- Opening Delimiter -

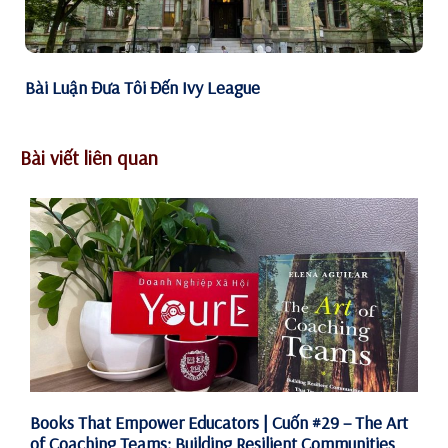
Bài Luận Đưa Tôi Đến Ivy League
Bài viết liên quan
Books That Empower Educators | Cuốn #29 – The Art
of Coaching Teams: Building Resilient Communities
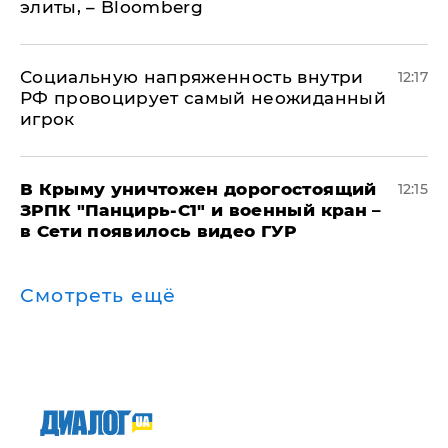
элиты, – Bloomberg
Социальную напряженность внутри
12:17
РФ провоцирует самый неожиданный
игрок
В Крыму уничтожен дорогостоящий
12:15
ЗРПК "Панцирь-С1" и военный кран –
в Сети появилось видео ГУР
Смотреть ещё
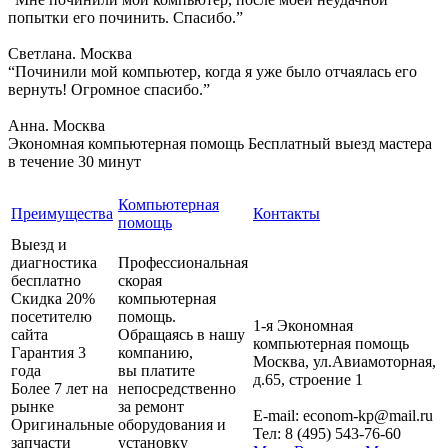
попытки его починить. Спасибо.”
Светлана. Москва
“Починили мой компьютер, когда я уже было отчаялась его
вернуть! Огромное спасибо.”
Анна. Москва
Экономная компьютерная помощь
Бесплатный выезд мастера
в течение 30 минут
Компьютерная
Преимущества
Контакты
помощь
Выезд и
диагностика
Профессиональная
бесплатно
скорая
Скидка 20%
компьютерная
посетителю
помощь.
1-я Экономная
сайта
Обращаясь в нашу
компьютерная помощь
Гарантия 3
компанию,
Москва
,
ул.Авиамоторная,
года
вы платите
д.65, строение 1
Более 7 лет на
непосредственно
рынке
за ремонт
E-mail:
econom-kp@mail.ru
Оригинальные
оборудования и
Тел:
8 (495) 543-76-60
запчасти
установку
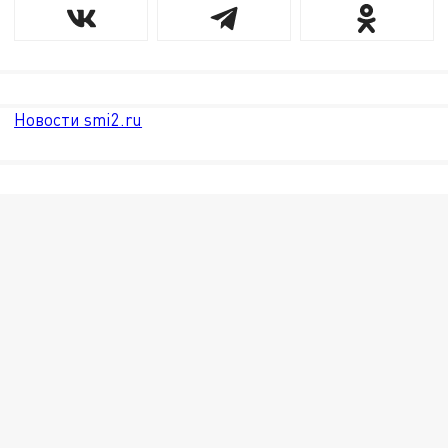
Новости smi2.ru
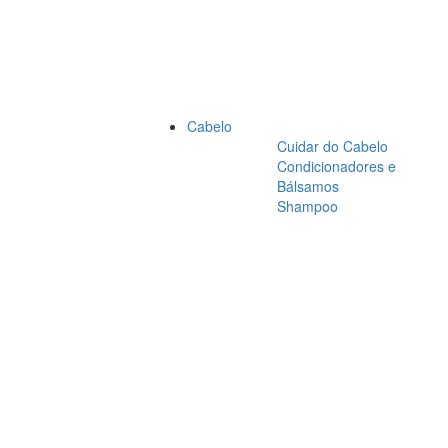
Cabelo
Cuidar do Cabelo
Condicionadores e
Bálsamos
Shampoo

- Closing Delimiter -

What the task requires -> Copy out each line of the data that holds the string "помощь".

Answer area ->
Экономная компьютерная помощь
помощь
помощь.
компьютерная помощь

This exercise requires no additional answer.